As businesses increasingly adopt cloud technologies, they also need to be aware of new security challenges, such as server-side script attacks, to ensure the integrity of their systems and data. These scripts can steal data, compromise credentials, and disrupt operations. Unlike executables with standardized formats (e.g., ELF, PE), scripts are plaintext files with diverse syntax, making them harder to detect using traditional methods. As a result, more sophisticated approaches are needed to protect cloud infrastructures from these evolving threats. In this paper, we propose novel feature extraction and deep learning (DL)-based approaches for static script malware detection, targeting server-side threats. We extract features from plain-text code using two techniques: syntactic code highlighting (SCH) and abstract syntax tree (AST) construction. SCH leverages complex regexes to parse syntactic elements of code, such as keywords, variable names, etc. ASTs generate a hierarchical representation of a program's syntactic structure. We then propose a sequential and a graph-based model that exploits these feature representations to detect script malware. We evaluate our approach on more than 400K server-side scripts in Bash, Python and Perl. We use a balanced dataset of 90K scripts for training, validation, and testing, with the remaining from 400K reserved for further analysis. Experiments show that our method achieves a true positive rate (TPR) up to 81% higher than leading signature-based antivirus solutions, while maintaining a low false positive rate (FPR) of 0.17%. Moreover, our approach outperforms various neural network-based detectors, demonstrating its effectiveness in learning code maliciousness for accurate detection of script malware.

Paper Structure

This paper contains 28 sections, 7 equations, 5 figures, 11 tables.

Figures (5)

  • Figure 1: System overview: Our system first parses scripts for their SCORE-H or SCORE-T features. In the case of SCORE-H, our SM is fed with the serialized input and generates malicious or benign verdict.

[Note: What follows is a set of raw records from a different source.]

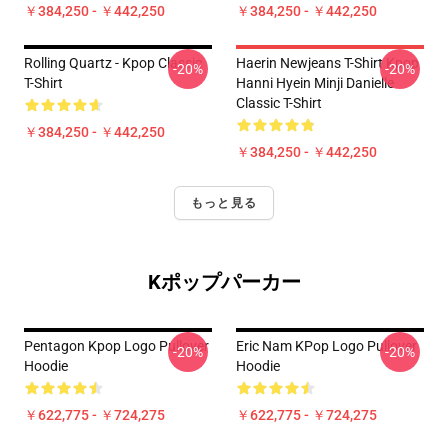
￥384,250 - ￥442,250
￥384,250 - ￥442,250
Rolling Quartz - Kpop Classic
Haerin Newjeans T-Shirt Kpop
-20%
-20%
T-Shirt
Hanni Hyein Minji Danielle
Classic T-Shirt
￥384,250 - ￥442,250
￥384,250 - ￥442,250
もっと見る
Kポップパーカー
Pentagon Kpop Logo Pullover
Eric Nam KPop Logo Pullover
-20%
-20%
Hoodie
Hoodie
￥622,775 - ￥724,275
￥622,775 - ￥724,275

In the case of SCORE-T, ASTs are either traversed and fed to the SM or fed directly to a GRL model along with their adjacency matrix to output a malicious or benign verdict.

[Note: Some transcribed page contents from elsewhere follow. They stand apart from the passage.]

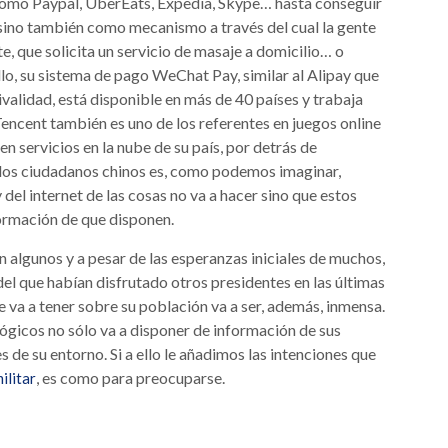
como Paypal, UberEats, Expedia, Skype… hasta conseguir
 sino también como mecanismo a través del cual la gente
e, que solicita un servicio de masaje a domicilio… o
lo, su sistema de pago WeChat Pay, similar al Alipay que
validad, está disponible en más de 40 países y trabaja
encent también es uno de los referentes en juegos online
 en servicios en la nube de su país, por detrás de
los ciudadanos chinos es, como podemos imaginar,
y del internet de las cosas no va a hacer sino que estos
ormación de que disponen.
n algunos y a pesar de las esperanzas iniciales de muchos,
el que habían disfrutado otros presidentes en las últimas
ue va a tener sobre su población va a ser, además, inmensa.
lógicos no sólo va a disponer de información de sus
 de su entorno. Si a ello le añadimos las intenciones que
, es como para preocuparse.
ilitar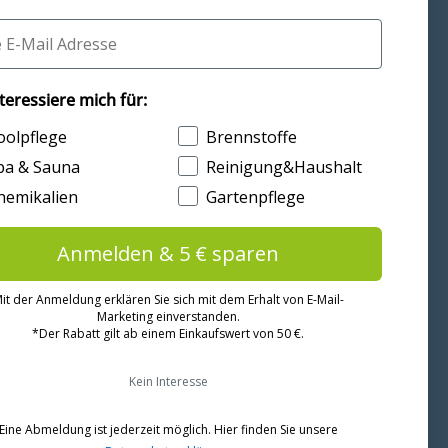
unsere
Datenschutzerklärung
E-Mail
Abonnieren
nteressiere mich für:
interessen
oolpflege
Brennstoffe
pa & Sauna
Reinigung&Haushalt
hemikalien
Gartenpflege
Zahlungsmethoden
Anmelden & 5 € sparen
it der Anmeldung erklären Sie sich mit dem Erhalt
von E-Mail-
Marketing einverstanden.
*Der Rabatt gilt ab einem Einkaufswert von 50 €.
Kein Interesse
Eine Abmeldung ist jederzeit möglich. Hier finden Sie unsere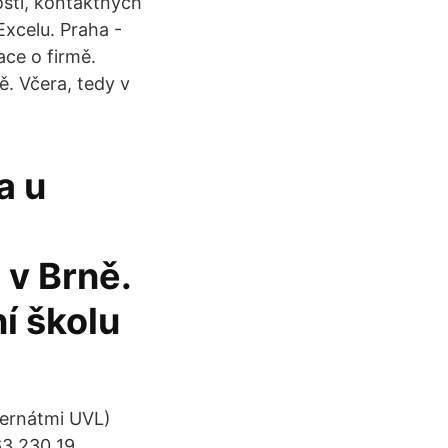
osti, kontaktných
Excelu. Praha -
ace o firmě.
. Včera, tedy v
a u
v Brně.
í školu
ternátmi UVL)
3 230 19.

  • Figure 2: Exemplars of (a) Python script from Legion, a credential harvester, (b) its abstract syntax tree and (b) syntactic code highlighting expressions.
  • Figure 3: Syntax highlighting ( left) and byte ( right) feature embedding module for SCORE-H model. The SCORE-T model uses the same byte-string embedding submodule, but only a subset of the convolutional filters shown in the scope (node-name, resp.) embedding submodule.

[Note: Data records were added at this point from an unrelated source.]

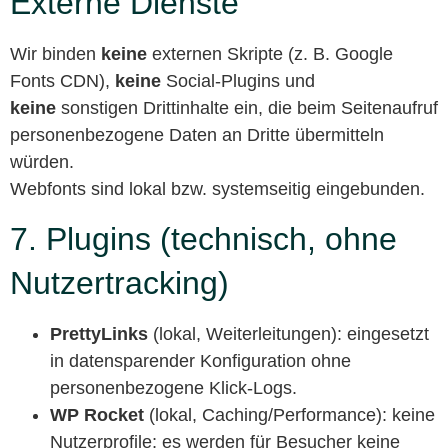
Externe Dienste
Wir binden
keine
externen Skripte (z. B. Google
Fonts CDN),
keine
Social-Plugins und
keine
sonstigen Drittinhalte ein, die beim Seitenaufruf
personenbezogene Daten an Dritte übermitteln
würden.
Webfonts sind lokal bzw. systemseitig eingebunden.
7. Plugins (technisch, ohne
Nutzertracking)
PrettyLinks
(lokal, Weiterleitungen): eingesetzt
in datensparender Konfiguration ohne
personenbezogene Klick-Logs.
WP Rocket
(lokal, Caching/Performance): keine
Nutzerprofile; es werden für Besucher keine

  • Figure 4: SM architecture. Joint byte-syntactic features are extracted from syntax highlighting intermediates for SCORE-H (red, left) or ASTs for SCORE-T (orange, right). For either featureset, embeddings of syntactic features and bytes are concatenated into a sequence of inputs to a bi-LSTM RNN classifier, which yields malicious or benign verdicts.
  • Figure 5: Number of scripts with respect to (a) file size and (b) byte entropy in the training set.